Saved data entries
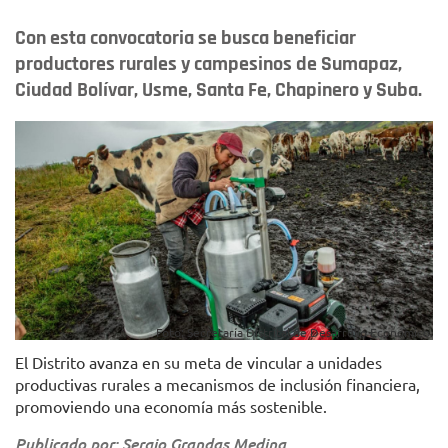
Con esta convocatoria se busca beneficiar
productores rurales y campesinos de Sumapaz,
Ciudad Bolívar, Usme, Santa Fe, Chapinero y Suba.
Foto: Secretaría Distrital de Desarrollo Económico.
El Distrito avanza en su meta de vincular a unidades
productivas rurales a mecanismos de inclusión financiera,
promoviendo una economía más sostenible.
Publicado por: Sergio Grandas Medina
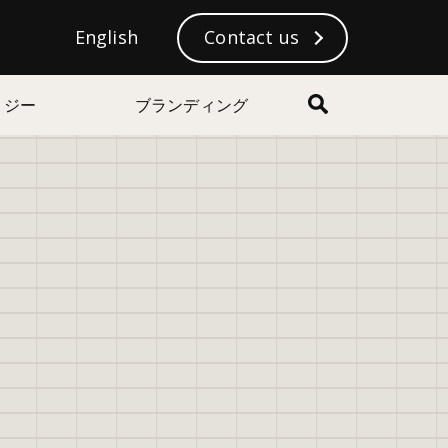
S
English
English
ニュースレター登録
Contact us
e
a
r
ロジー
ブランディング
c
h
273
views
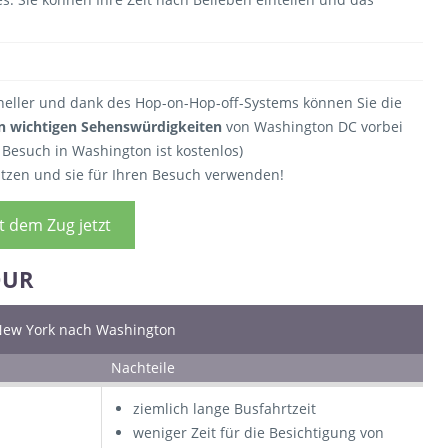
chneller und dank des Hop-on-Hop-off-Systems können Sie die
n wichtigen Sehenswürdigkeiten
von Washington DC vorbei
r Besuch in Washington ist kostenlos)
utzen und sie für Ihren Besuch verwenden!
 dem Zug jetzt
OUR
New York nach Washington
Nachteile
ziemlich lange Busfahrtzeit
weniger Zeit für die Besichtigung von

## Prompt
Scan the entries for lines holding the string "rurales", then copy every one of them.

## Solution below
productores rurales y campesinos de Sumapaz,
productivas rurales a mecanismos de inclusión financiera,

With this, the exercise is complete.